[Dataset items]

^^^^

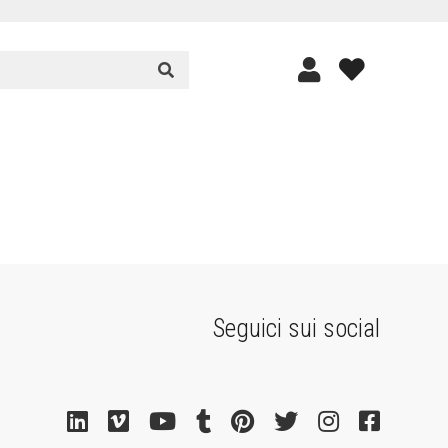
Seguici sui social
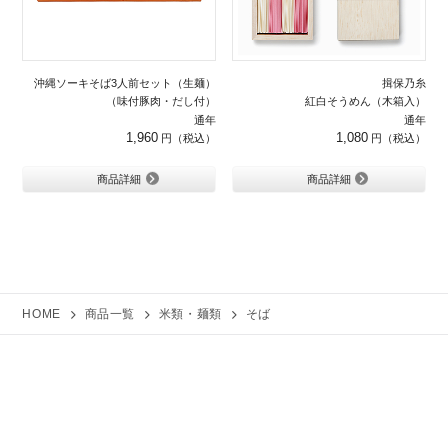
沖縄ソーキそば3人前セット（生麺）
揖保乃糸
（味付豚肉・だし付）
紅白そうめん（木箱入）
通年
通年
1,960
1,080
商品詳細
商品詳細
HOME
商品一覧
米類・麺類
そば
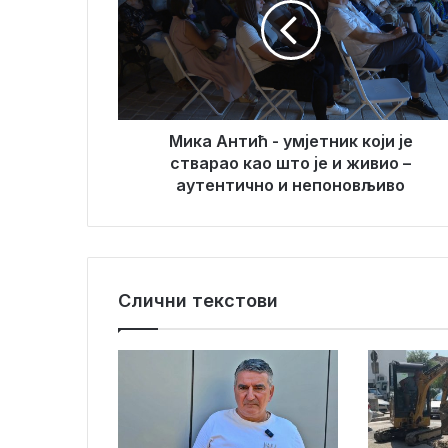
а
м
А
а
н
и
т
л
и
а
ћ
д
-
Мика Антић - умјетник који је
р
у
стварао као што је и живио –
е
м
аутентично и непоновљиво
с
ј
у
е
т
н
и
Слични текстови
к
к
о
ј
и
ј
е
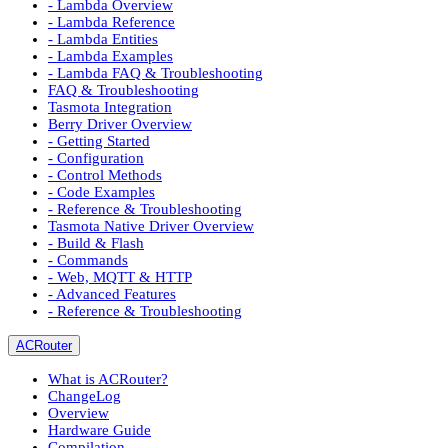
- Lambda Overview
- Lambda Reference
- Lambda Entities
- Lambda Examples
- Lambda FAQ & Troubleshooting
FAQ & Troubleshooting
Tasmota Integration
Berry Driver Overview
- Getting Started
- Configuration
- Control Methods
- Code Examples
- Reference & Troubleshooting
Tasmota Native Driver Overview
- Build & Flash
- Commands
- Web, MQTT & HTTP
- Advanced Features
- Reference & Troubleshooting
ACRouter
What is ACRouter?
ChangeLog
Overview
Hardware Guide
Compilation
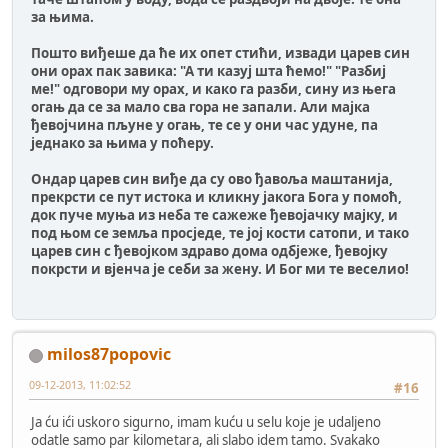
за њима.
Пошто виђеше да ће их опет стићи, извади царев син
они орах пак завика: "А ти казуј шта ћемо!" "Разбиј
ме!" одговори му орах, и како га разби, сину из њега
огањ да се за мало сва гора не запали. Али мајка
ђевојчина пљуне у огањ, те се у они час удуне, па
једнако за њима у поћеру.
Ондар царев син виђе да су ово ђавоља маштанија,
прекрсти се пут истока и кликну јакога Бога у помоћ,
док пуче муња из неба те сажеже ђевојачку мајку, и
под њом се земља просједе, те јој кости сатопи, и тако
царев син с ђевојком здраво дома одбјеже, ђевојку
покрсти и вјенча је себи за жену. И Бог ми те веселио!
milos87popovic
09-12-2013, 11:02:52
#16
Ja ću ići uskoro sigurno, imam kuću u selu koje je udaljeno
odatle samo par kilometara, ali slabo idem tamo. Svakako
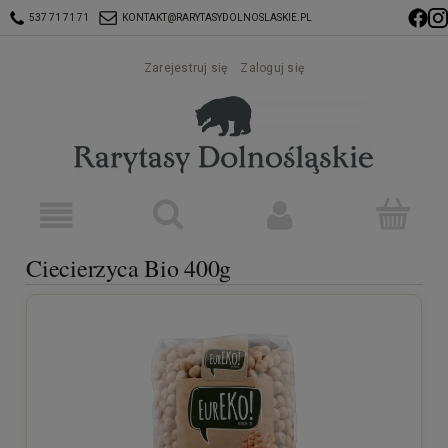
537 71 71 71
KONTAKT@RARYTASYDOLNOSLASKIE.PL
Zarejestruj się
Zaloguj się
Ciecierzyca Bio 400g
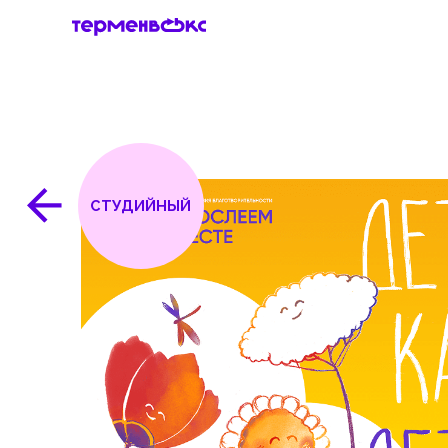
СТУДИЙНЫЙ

^^^^

Output the records above exactly as they are, leaving out the pictures.

Seguici sui social
沖縄ソーキそば3人前セット（生麺）
揖保乃糸
（味付豚肉・だし付）
紅白そうめん（木箱入）
通年
通年
1,960
1,080
商品詳細
商品詳細
HOME
商品一覧
米類・麺類
そば
а
м
А
а
н
и
т
л
и
а
ћ
д
-
Мика Антић - умјетник који је
р
у
стварао као што је и живио –
е
м
аутентично и непоновљиво
с
ј
у
е
т
н
и
Слични текстови
к
к
о
ј
и
ј
е
- Lambda Overview
- Lambda Reference
- Lambda Entities
- Lambda Examples
- Lambda FAQ & Troubleshooting
FAQ & Troubleshooting
Tasmota Integration
Berry Driver Overview
- Getting Started
- Configuration
- Control Methods
- Code Examples
- Reference & Troubleshooting
Tasmota Native Driver Overview
- Build & Flash
- Commands
- Web, MQTT & HTTP
- Advanced Features
- Reference & Troubleshooting
ACRouter
What is ACRouter?
ChangeLog
Overview
Hardware Guide
Compilation
за њима.
Пошто виђеше да ће их опет стићи, извади царев син
они орах пак завика: "А ти казуј шта ћемо!" "Разбиј
ме!" одговори му орах, и како га разби, сину из њега
огањ да се за мало сва гора не запали. Али мајка
ђевојчина пљуне у огањ, те се у они час удуне, па
једнако за њима у поћеру.
Ондар царев син виђе да су ово ђавоља маштанија,
прекрсти се пут истока и кликну јакога Бога у помоћ,
док пуче муња из неба те сажеже ђевојачку мајку, и
под њом се земља просједе, те јој кости сатопи, и тако
царев син с ђевојком здраво дома одбјеже, ђевојку
покрсти и вјенча је себи за жену. И Бог ми те веселио!
milos87popovic
09-12-2013, 11:02:52
#16
Ja ću ići uskoro sigurno, imam kuću u selu koje je udaljeno
odatle samo par kilometara, ali slabo idem tamo. Svakako
537 71 71 71
KONTAKT@RARYTASYDOLNOSLASKIE.PL
Zarejestruj się
Zaloguj się
Ciecierzyca Bio 400g
СТУДИЙНЫЙ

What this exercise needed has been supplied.